Family Capers is contacting schools and community groups throughout the country to send in their nominations for Kids in Community. Join us in celebrating what our children can do.
Let the Family Capers Team know about what the Kids in our Community are achieving by nominating them or submitting article or artwork for the KidsZone@FC Mag by emailing kidszone@familycapers.com.au
Like to sponsor a Kids in the Community Award with prizes please contact linda@familycapers.com.au
(written by Linda Enever of FC) 
 Backpacks 4 Aussie Kids is pleased to be involved in this community program. We supply the monthly winner with a backpack filled with age appropriate goodies just as a 'thank you' for being you! 
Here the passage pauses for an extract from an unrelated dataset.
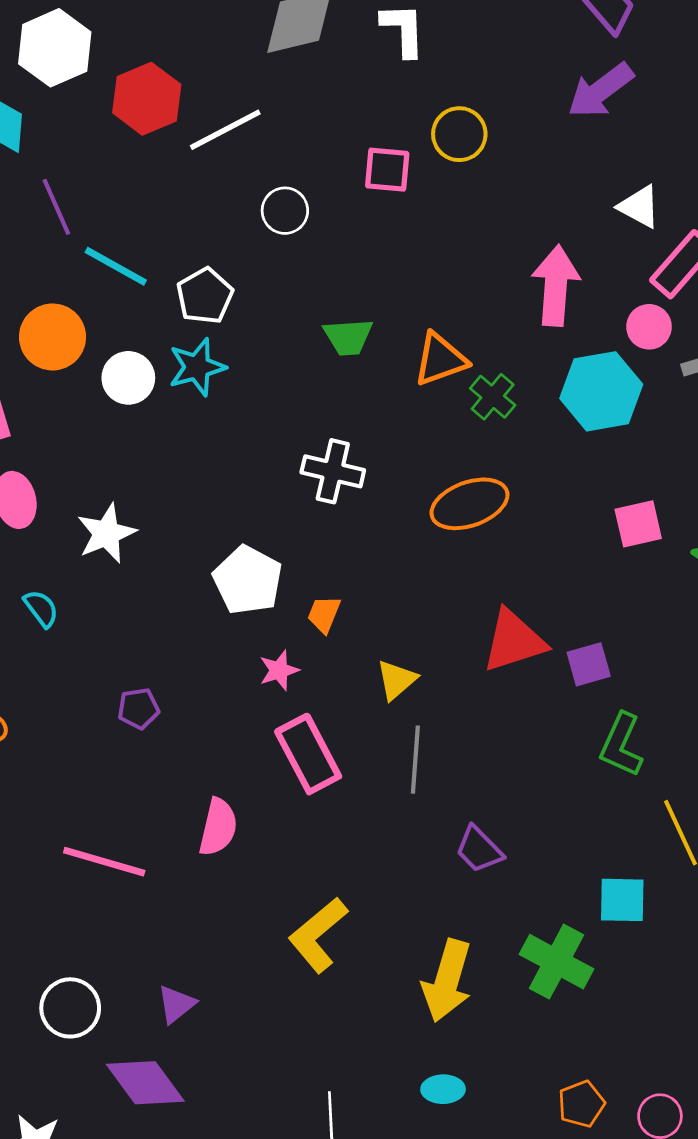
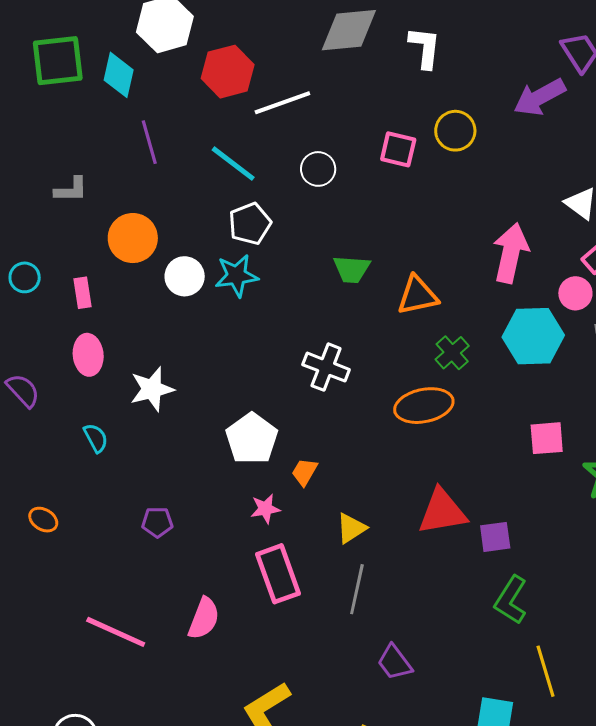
purple arrow: (600, 91) -> (539, 97), moved
cyan line: (116, 266) -> (233, 164), moved
green cross: (493, 397) -> (452, 353), moved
It's so important to let people know when they are valued and sometimes it's really easy to overlook the kids in our lives. When we are going through a hard time, so are they, just by the mere fact they are watching what's going on with us. Kids cope with lots more than we realise and I think we have mostly forgotten what it was like to be a kid.
This program has such a positive focus. You could nominate your own child for making gains in areas only you would normally see. If you are a foster carer, nominate your biological kids for this award! They are helping kids in care too.
Can't wait to see who is nominated next!

Monday, August 9, 2010

Inspiring People

It's been a whole week since Tracy and I got home from the Connect2Mums conference in Brisbane and I'm still inspired! That says a lot about the people that were there and the orgainisation of the whole thing.
The project had been nominated for 'Best Service Site' award and I filled in the forms and sent them off, just in the nick of time mind you, because I live on the edge baby.... and because I was procrastinating!

I realise that I've been telling everyone who asks, that the conference was 'amazing, inspiring and so completely awesome!' Which doesn't really tell anyone much about what happened.  The problem is, that even though we were only there for a couple of days, the whole thing felt like much longer, in a really good way.
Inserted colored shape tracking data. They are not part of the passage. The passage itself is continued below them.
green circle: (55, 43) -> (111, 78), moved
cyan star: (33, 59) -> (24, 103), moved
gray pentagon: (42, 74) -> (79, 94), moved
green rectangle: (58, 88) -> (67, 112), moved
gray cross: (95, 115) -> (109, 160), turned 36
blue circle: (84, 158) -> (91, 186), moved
I got to meet people in real life who until now had just been logos or icons on various networking sites. My best friends Tracy and Amanda were able to meet these people that I'd been talking about for the last year and understand why I'd been ranting about how wonderful they were.
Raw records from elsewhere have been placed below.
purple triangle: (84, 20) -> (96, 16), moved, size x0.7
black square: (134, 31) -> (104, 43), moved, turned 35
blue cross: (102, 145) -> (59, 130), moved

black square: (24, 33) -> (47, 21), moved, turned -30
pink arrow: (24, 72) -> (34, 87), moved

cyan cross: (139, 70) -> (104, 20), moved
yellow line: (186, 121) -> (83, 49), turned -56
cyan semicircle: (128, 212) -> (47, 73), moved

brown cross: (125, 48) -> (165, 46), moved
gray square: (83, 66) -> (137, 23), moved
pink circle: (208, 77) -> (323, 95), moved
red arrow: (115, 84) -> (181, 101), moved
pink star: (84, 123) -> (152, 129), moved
These women, (yes, mostly women and about 3 guys were in attendance), had all started their own businesses from scratch. Some of these ladies had been through the most traumatic and soul crushing experiences, near death experiences and life changing moments that I was stunned and relieved to know that not only was it possible to move forward in your life after these events, it was imperative.

I won't relay the stories here, that is something for their personal blogs and sites, but lets just say that if you needed to find some motivation to get your life moving in an upwards direction again, the conference was the place for you to be.

Initially I was a little skeptical about going to an event like this, but I'd been invited to do a presentation and getting the word out about the backpacks is very important to me. So I went. I listened. I participated. I cried. I laughed (a lot!) and I learned.

So very many of the people we met offered words of support and encouragement and told me that I was an inspiration . . . me? I don't think so, not after hearing other life stories and seeing triumph over adversity in many different ways. But still, I thank those people, without those kind words I wouldn't be here typing this, I'd still be in bed with the cat wishing the day away.

Below are just a few of the people we met in Brisbane!

Congratulations to the winners and all the nominees.

I received the 'Connect2giving' award for my work with the Backpacks 4 Aussie Kids Project along with Dr. Lucy Burns who gives all profits from her online store Better Than Flowers to the muscular dystrophy foundation, (she has MS herself).

Connect2Mums was pretty much my first point of contact for social networking and I'm so happy to be involved and have the opportunity to know these kind and generous group of women, (and a few fellas as well).